Естественно, в полиции думали о возможности широкого сопротивления. По свидетельству одного из современников, Гжезински и Хаймансберг вместе с министериальдиректором Клаузенером будто бы настойчиво требовали у Зеверинга «проведения борьбы всеми средствами», в частности, «немедленной и беспощадной акции берлинской полиции, объявления всеобщей забастовки, немедленного ареста имперского правительства и президента, а также объявления его недееспособным»; но это предложение было отклонено[284]. Отпор не вышел за рамки бессильных протестов в публицистике и обращений к высшему государственному суду.
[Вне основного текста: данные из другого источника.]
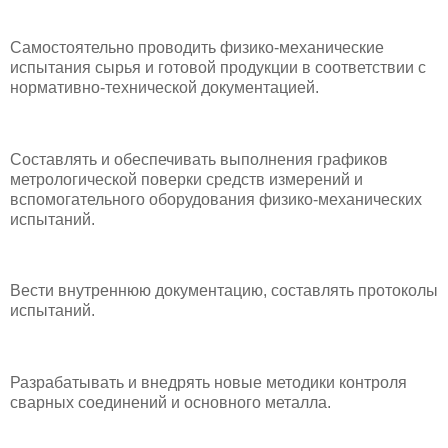
Самостоятельно проводить физико-механические
испытания сырья и готовой продукции в соответствии с
нормативно-технической документацией.
Составлять и обеспечивать выполнения графиков
метрологической поверки средств измерений и
вспомогательного оборудования физико-механических
испытаний.
Вести внутреннюю документацию, составлять протоколы
испытаний.
Разрабатывать и внедрять новые методики контроля
сварных соединений и основного металла.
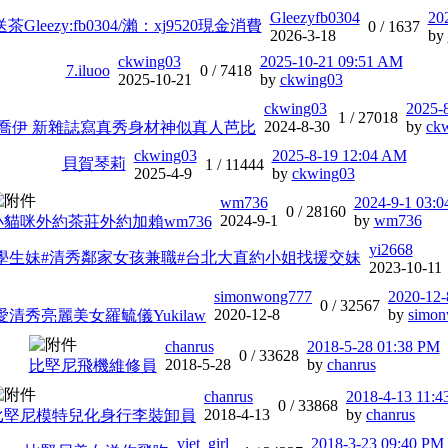
Gleezyfb0304
20
leezy:fb0304/瀨：xj9520現金消費
0 /
1637
2026-3-18
by
ckwing03
2025-10-21 09:51 AM
7.iluoo
0 /
7418
2025-10-21
by
ckwing03
ckwing03
2025-
1 /
27018
2024-8-30
by
ck
-喬伊 新雜誌寫真秀身材神似真人芭比
ckwing03
2025-8-19 12:04 AM
貝賀琴莉
1 /
11444
2025-4-9
by
ckwing03
wm736
2024-9-1 03:
0 /
28160
2024-9-1
by
wm736
小貓咪外約茶莊外約加賴wm736
yi2668
19歲學生妹#清秀鄰家女孩兼職#台北大直約小姐找援交妹
2023-10-11
simonwong777
2020-12-
0 /
32567
2020-12-8
by
simo
清秀亮麗美女羅毓儀Yukilaw
chanrus
2018-5-28 01:38 PM
0 /
33628
2018-5-28
by
chanrus
比堅尼飛機維修員
chanrus
2018-4-13 11:
0 /
33868
2018-4-13
by
chanrus
比堅尼模特兒化身行李裝卸員
viet_girl
2018-3-23 09:40 PM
И это при том, что в распоряжении прусского правительства были превосходно обученные силы полиции численностью в 90 тыс. человек, кроме того, «Рейхсбаннер», приверженцы республиканских партий и профсоюзы; к тому же оно занимало все ключевые позиции. Но боязнь гражданской войны, благоговение перед конституцией, сомнения в действенности всеобщей забастовки в условиях царившей безработицы и многие другие подобные соображения в конечном итоге заблокировали все планы сопротивления. Папен сумел без помех, сопровождаемый лишь взглядами своих смирившихся противников, захватить власть в «сильнейшем бастионе республики». Мотивы прусских политиков были, конечно, весомы и внушали уважение, а если взвесить все обстоятельства, то приходишь к выводу, что их решение, вероятно, было все же разумным. Но перед лицом истории эта разумность мало что значит. Там не возникло и мысли о каком-то проявлении сопротивления вопреки всему, и ни на одном из этапов событий Зеверинг и его ослабленные, морально сломленные соратники даже и не подумали о том, чтобы хотя бы почётным концом заставить забыть свою половинчатость и упущения прошедших тринадцати лет и дать импульс обновлению демократического самосознания. Подлинная суть дня 20-го июля 1932 года, которую нельзя недооценивать, заключается как раз в психологических последствиях: этот день лишил мужества одних и одновременно показал другим, что особого отпора со стороны республики можно не опасаться.

вернуться

283

Heiden К. Geburt, S. 71, по поводу переговоров, состоявшихся 20 июля, см. официальный протокол, опубликованный в: Ursachen und Folgen, Bd. VIII, S. 572 f. К. Хайден, в частности, метко заметил, что 20 июля 1932 года положило конец социал-демократическому полицейскому социализму: «Для борьбы за бессмысленную, ни на что полезное не применявшуюся власть это правительство годами оттачивало и полировало полицейскую саблю, но как только дело наконец-то дошло до её применения, оно не решилось испортить зазубринами эту красивую вещицу».

вернуться

284

Предложение депутата от партии Центра Якоба Диля, см.: Diel J. Das Ermaechtigungsgesetz. In: Die Freiheit, 1, Nr. 5 (Okt. 1946), S. 28. О подобном настойчивом требовании, предъявленном Зеверингу, и оказавшемся тщетным, свидетельствует министр финансов Пруссии Клеппер, см.: Kessler H. Graf, Op. cit. S. 690 f.